# [THE RECORDS]

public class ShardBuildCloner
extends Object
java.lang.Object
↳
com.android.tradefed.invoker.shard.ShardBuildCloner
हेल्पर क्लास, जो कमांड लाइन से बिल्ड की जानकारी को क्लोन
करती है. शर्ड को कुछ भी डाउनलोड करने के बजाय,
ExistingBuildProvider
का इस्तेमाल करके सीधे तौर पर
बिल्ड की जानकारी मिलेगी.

* * *

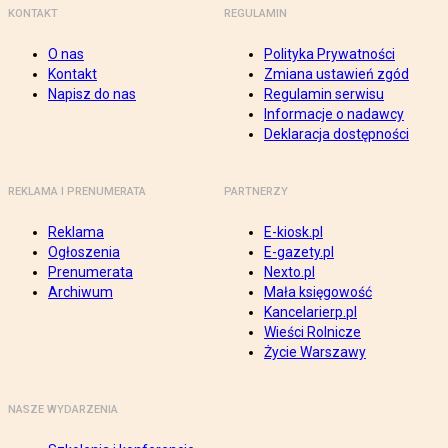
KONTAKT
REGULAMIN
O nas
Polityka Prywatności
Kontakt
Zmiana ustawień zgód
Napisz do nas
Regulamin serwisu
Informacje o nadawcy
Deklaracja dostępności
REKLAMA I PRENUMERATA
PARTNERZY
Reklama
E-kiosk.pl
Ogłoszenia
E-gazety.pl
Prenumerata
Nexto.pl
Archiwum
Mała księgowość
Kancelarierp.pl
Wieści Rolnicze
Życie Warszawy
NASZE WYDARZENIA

---

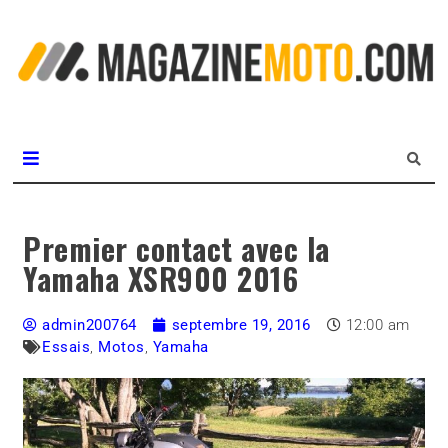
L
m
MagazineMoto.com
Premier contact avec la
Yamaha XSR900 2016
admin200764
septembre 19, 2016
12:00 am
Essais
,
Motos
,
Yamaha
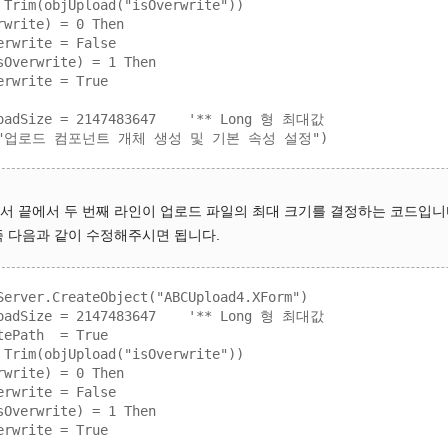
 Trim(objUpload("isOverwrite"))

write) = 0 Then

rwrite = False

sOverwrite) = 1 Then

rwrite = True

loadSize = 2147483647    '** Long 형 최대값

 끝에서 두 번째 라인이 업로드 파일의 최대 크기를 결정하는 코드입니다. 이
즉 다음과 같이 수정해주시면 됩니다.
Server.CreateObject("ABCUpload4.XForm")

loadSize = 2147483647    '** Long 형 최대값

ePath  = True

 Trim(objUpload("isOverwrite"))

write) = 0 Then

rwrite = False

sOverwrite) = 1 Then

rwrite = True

# [WHAT YOU SHOULD DO]
All lines above from the line with "करती है. शर्ड" through the line with "बिल्ड की जानकारी मिलेगी.", both included, are to be set down exactly, with nothing else.

# [SOLUTION TO THE PROBLEM]
करती है. शर्ड को कुछ भी डाउनलोड करने के बजाय,
ExistingBuildProvider
का इस्तेमाल करके सीधे तौर पर
बिल्ड की जानकारी मिलेगी.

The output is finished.